There is no shortage of people telling teachers how to improve education.  Sometimes it seems that all the educational experts are either cutting hair or driving taxis - or perhaps in public office.  So it is useful to find clearly written advice based upon educational research and free from economic motivations. The International Academy of Education (IAE) publishes a series of pamphlets that distills educational research into useful summaries of current teaching techniques that have been found to promote student learning.  ”Improving student achievement in mathematics” by Douglas Grouws and Kristin Cebulla provides a succinct  summary of how effective educators  can approach their teaching.

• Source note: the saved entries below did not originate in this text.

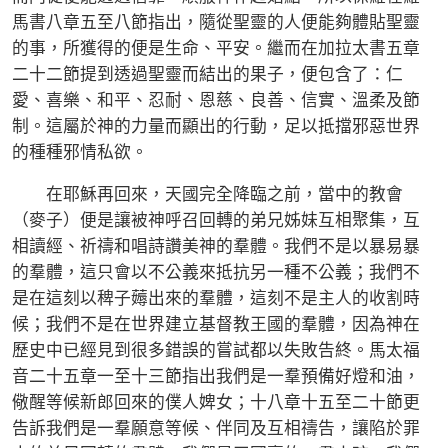
馬書八章五至八節指出，隨從聖靈的人便能夠體貼聖靈
的事，所獲得的便是生命、平安。繼而在加拉太書五章
二十二節提到透過聖靈而結出的果子，便包含了：仁
愛、喜樂、和平、忍耐、恩慈、良善、信實、溫柔及節
制。這屬於神的力量而顯出的行動，足以抵擋邪惡世界
的種種邪情私欲。
在耶穌再回來，天國完全降臨之前，當中的教會
（麥子）便是讓被神呼召回轉的弟兄姊妹互相聚集，互
相讀經、祈禱和唱詩讚美神的羣體。我們不是以暴易暴
的羣體，這只會以不公義來抵抗另一種不公義；我們不
是在這刻以稗子薅出來的羣體，這刻不是主人的收割時
候；我們不是在世界建立基督教王國的羣體，因為神在
歷史中已經見到很多錯誤的嘗試都以失敗告終。馬太福
音二十五章一至十三節指出我們是一羣預備好燈和油，
儆醒等候新郎回來的僕人婢女；十八章十五至二十節更
告訴我們是一羣願意等候、伴同及互相禱告，讓陷於罪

Their research suggests that teachers can improve mathematical learning via;
1.Opportunity to learn
The extent of the students’ opportunity to learn mathematics content bears directly and decisively on student mathematics achievement.  “As might be expected, there is also a positive relationship between total time allocated to mathematics and general mathematics achievement.”  No surprise there I suspect - but this aspect is worth contemplating; “Short class periods in mathematics, instituted for whatever practical or philosophical reason, should be seriously questioned. Of special concern are the 30-35 minute class periods for mathematics being implemented in some middle schools.”
2. Focus on meaning
Focusing instruction on the meaningful development of important mathematical ideas increases the level of student learning.  Teachers should stress “...the mathematical meanings of ideas, including how the idea, concept or skill is connected in multiple ways to other mathematical ideas in a logically consistent and sensible manner.”
3. Learning new concepts and skills while solving problems
Students can learn both concepts and skills by solving problems.  This clearly addresses the “chicken and egg” issue of some teachers - it is NOT necessary to teach specific computation techniques BEFORE addressing real life applications. “There is evidence that students can learn new skills and concepts while they are working out solutions to problems.”  
4. Opportunities for both invention and practice
Giving students both an opportunity to discover and invent new knowledge and an opportunity to practise what they have learned improves student achievement. The research finds that in the USA over 90% of class time is spent on practicing routine procedures.  In Japan about 45% of instructional time is spent practising routine procedures, 15% applying procedures in new situations and 45% inventing new procedures or analysing new situations. Like to predict which system is ranked higher in international comparisons?
5. Openness to student solution methods and student interaction.
Teaching that incorporates students’ intuitive solution methods can increase student learning, especially when combined with opportunities for student interaction and discussion.  Student interaction - sharing their solutions and the how they approached maths tasks - makes for enhanced student learning.  The notion of a good classroom is a quiet classroom with children working in isolation is simply not supported by the research. Students learn better when they interact - which, if the social-constructionist theory of learning is applied,  is what we would expect.
6. Small group learning
Using small groups of students to work on activities, problems and assignments can increase student mathematics achievement.  Again, co-operative methods of teaching featuring both group goals and individual accountability are associated with enhanced student learning. Teachers would be advised to select mathematical tasks that lend themselves to group exploration rather than simply getting students to “work together” on standard tasks.
7. Whole class discussion
Whole class discussion following individual and group work improves student achievement.  The adult in the room need not be the only teacher in the class.
8. Number sense
Teaching mathematics with a focus on number sense encourages students to become problem solvers in a wide variety of situations and to view mathematics as a discipline in which thinking is important.  Number sense - that feeling accomplished people get when they get an answer that “doesn’t look right” - is an important part of developing mathematical skills...and it requires that students are actually thinking about what they are doing, why they are doing it,  and estimating / predicting internally what sort of result would be reasonable.
9. Concrete materials
Long-term use of concrete materials is positively related to increases in student  mathematics achievement and improved attitudes towards mathematics.  So, a warning sign of a less than effective teacher may be the pile of worksheets students are expected to complete. Combine this with a lack of manipulatives or concrete support materials and students have a problem - and it isn’t the mathematics.
10. Students’ use of calculators
Using calculators in the learning of mathematics can result in increased achievement and improved student attitudes.   Study after study support this notion. The use of calculators enhance mathematics learning.  Why? It lets the students think about the mathematics, not the calculation.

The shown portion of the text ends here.